Le renversement des pôles

23 Novembre 2015, 22:49pm

Publié par LaSourisJOne

Le renversement des pôles

Je ne sais pas bien si ce livre sera pour moi victime de cette semaine de 'bruit blanc', pour reprendre l'expression de François Busnel, c'est possible. En tout cas, cette petite histoire de vies ordinaires, modernes, ne m'a pas convaincue. Ouai, bof, j'aurais envie de dire. Mais...

Même si les choses sont assez bien croquées, la vie croisée de ces deux familles, les petits travers modernes, les chemins où l'on se fourvoie parce qu'on s'accroche à des faux-semblants, ou à de faux étendards, telle que le besoin d'avoir toujours plus, ou mieux (une nouvelle voiture, un nouveau téléphone, etc.) pour combler ses manques, la course à l'enrichissement, là encore pour combler une vie pleine de vide, cette vie vaine des adultes qui courent après ce qu'il ne savent pas vraiment, ne m'a évidemment, pas conquise. Et ca restera pour moi un énième bouquin sur les petites insatisfactions de la vie conjugale et de famille, quand on a 40 ans, ou à peu près.

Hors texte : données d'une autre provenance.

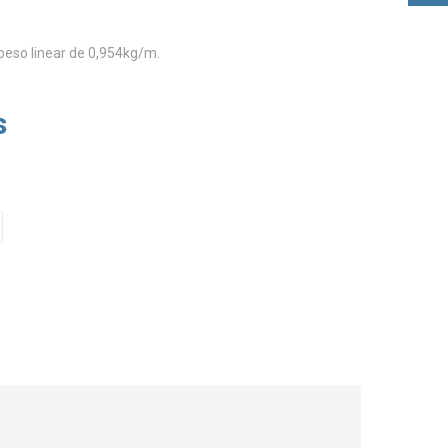
peso linear de 0,954kg/m.
s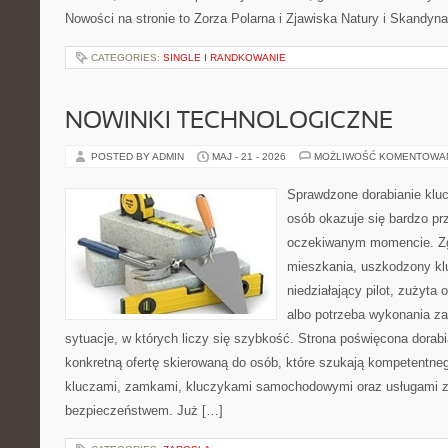
Nowości na stronie to Zorza Polarna i Zjawiska Natury i Skandyna
CATEGORIES:
SINGLE I RANDKOWANIE
NOWINKI TECHNOLOGICZNE
POSTED BY ADMIN
MAJ - 21 - 2026
MOŻLIWOŚĆ KOMENTOWA
Sprawdzone dorabianie kluc
osób okazuje się bardzo pr
oczekiwanym momencie. Zg
mieszkania, uszkodzony k
niedziałający pilot, zużyt
albo potrzeba wykonania z
sytuacje, w których liczy się szybkość. Strona poświęcona dorabi
konkretną ofertę skierowaną do osób, które szukają kompetentne
kluczami, zamkami, kluczykami samochodowymi oraz usługami 
bezpieczeństwem. Już […]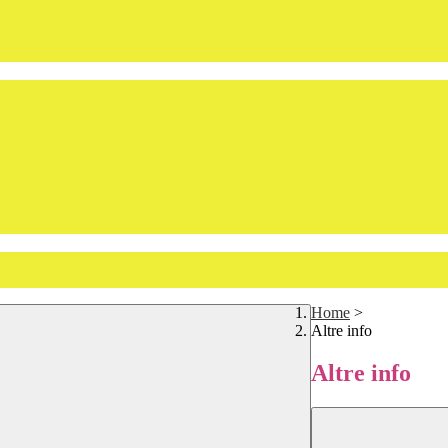
Home
>
Altre info
Altre info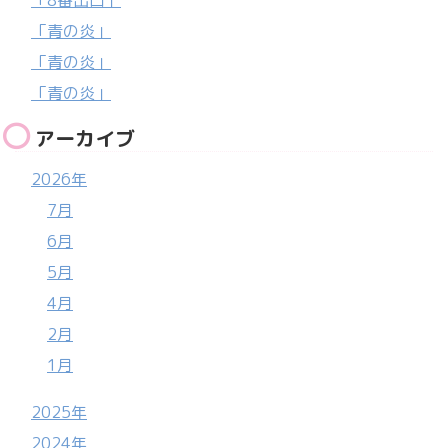
「青の炎」
「青の炎」
「青の炎」
アーカイブ
2026年
7月
6月
5月
4月
2月
1月
2025年
2024年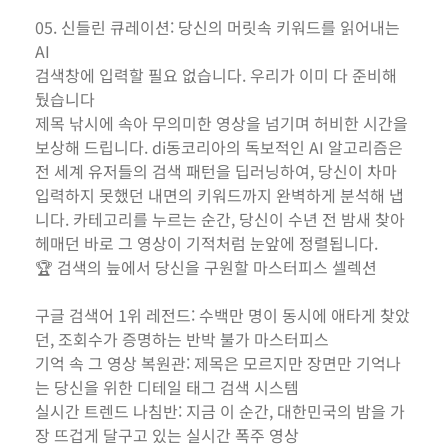
05. 신들린 큐레이션: 당신의 머릿속 키워드를 읽어내는
AI
검색창에 입력할 필요 없습니다. 우리가 이미 다 준비해
뒀습니다
제목 낚시에 속아 무의미한 영상을 넘기며 허비한 시간을
보상해 드립니다. di동코리아의 독보적인 AI 알고리즘은
전 세계 유저들의 검색 패턴을 딥러닝하여, 당신이 차마
입력하지 못했던 내면의 키워드까지 완벽하게 분석해 냅
니다. 카테고리를 누르는 순간, 당신이 수년 전 밤새 찾아
헤매던 바로 그 영상이 기적처럼 눈앞에 정렬됩니다.
🏆 검색의 늪에서 당신을 구원할 마스터피스 셀렉션
구글 검색어 1위 레전드: 수백만 명이 동시에 애타게 찾았
던, 조회수가 증명하는 반박 불가 마스터피스
기억 속 그 영상 복원관: 제목은 모르지만 장면만 기억나
는 당신을 위한 디테일 태그 검색 시스템
실시간 트렌드 나침반: 지금 이 순간, 대한민국의 밤을 가
장 뜨겁게 달구고 있는 실시간 폭주 영상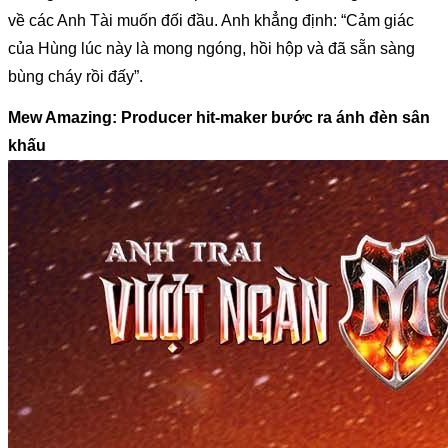
về các Anh Tài muốn đối đầu. Anh khẳng định: “Cảm giác 
của Hùng lúc này là mong ngóng, hồi hộp và đã sẵn sàng 
bùng cháy rồi đấy”.
Mew Amazing: Producer hit-maker bước ra ánh đèn sân 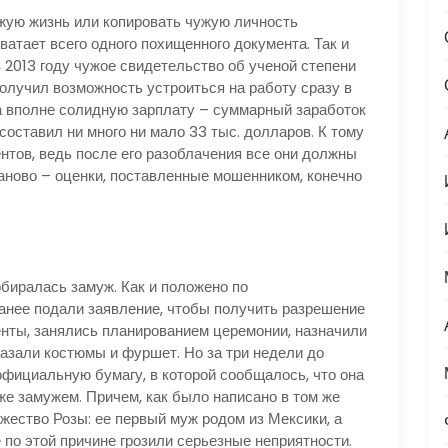
жую жизнь или копировать чужую личность
атает всего одного похищенного документа. Так и
 2013 году чужое свидетельство об ученой степени
олучил возможность устроиться на работу сразу в
за вполне солидную зарплату – суммарный заработок
составил ни много ни мало 33 тыс. долларов. К тому
нтов, ведь после его разоблачения все они должны
аново – оценки, поставленные мошенником, конечно
биралась замуж. Как и положено по
анее подали заявление, чтобы получить разрешение
менты, занялись планированием церемонии, назначили
казали костюмы и фуршет. Но за три недели до
официальную бумагу, в которой сообщалось, что она
же замужем. Причем, как было написано в том же
жество Розы: ее первый муж родом из Мексики, а
 по этой причине грозили серьезные неприятности.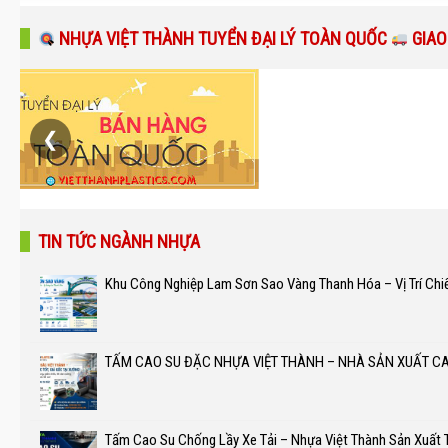
NHỰA VIỆT THÀNH TUYỂN ĐẠI LÝ TOÀN QUỐC
GIAO
❮
TIN TỨC NGÀNH NHỰA
Khu Công Nghiệp Lam Sơn Sao Vàng Thanh Hóa – Vị Trí Chi
TẤM CAO SU ĐẶC NHỰA VIỆT THÀNH – NHÀ SẢN XUẤT C
Tấm Cao Su Chống Lầy Xe Tải – Nhựa Việt Thành Sản Xuất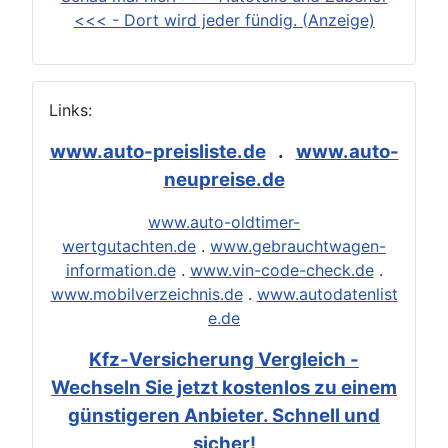
<<< - Dort wird jeder fündig. (Anzeige)
Links:
www.auto-preisliste.de
.
www.auto-
neupreise.de
www.auto-oldtimer-
wertgutachten.de
.
www.gebrauchtwagen-
information.de
.
www.vin-code-check.de
.
www.mobilverzeichnis.de
.
www.autodatenlist
e.de
Kfz-Versicherung Vergleich -
Wechseln Sie jetzt kostenlos zu einem
günstigeren Anbieter. Schnell und
sicher!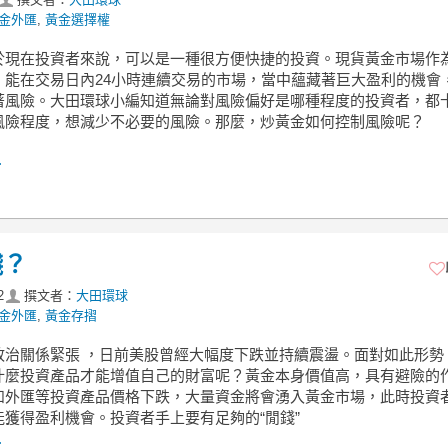
金外匯
,
黃金選擇權
於現在投資者來說，可以是一種很方便快捷的投資。現貨黃金市場作
，能在交易日內24小時連續交易的市場，當中蘊藏著巨大盈利的機會
著風險。大田環球小編知道無論對風險偏好是哪種程度的投資者，都
風險程度，想減少不必要的風險。那麼，炒黃金如何控制風險呢？
.
錢？
2
撰文者：
大田環球
金外匯
,
黃金存摺
政治關係緊張 ，日前美股曾經大幅度下跌並持續震盪。面對如此形勢
什麼投資產品才能增值自己的財富呢？黃金本身價值高，具有避險的
和外匯等投資產品價格下跌，大量資金將會湧入黃金市場，此時投資
能獲得盈利機會。投資者手上要有足夠的“閒錢”
.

Mais c'était peut-être parce que c'était une semaine de 'bruit blanc', et qu'aucun livre, peut-être ne pouvait me séduire.

Aussi, j'aurais peut-être dû laisser Nathalie Côte et son Renversement des pôles sombrer dans l'oubli sans passer par la case de ce blog...

Médiathèque de Saint-Malo.

Le renversement des pôles, Nathalie Côte, sept 2015; Edition Flammarion.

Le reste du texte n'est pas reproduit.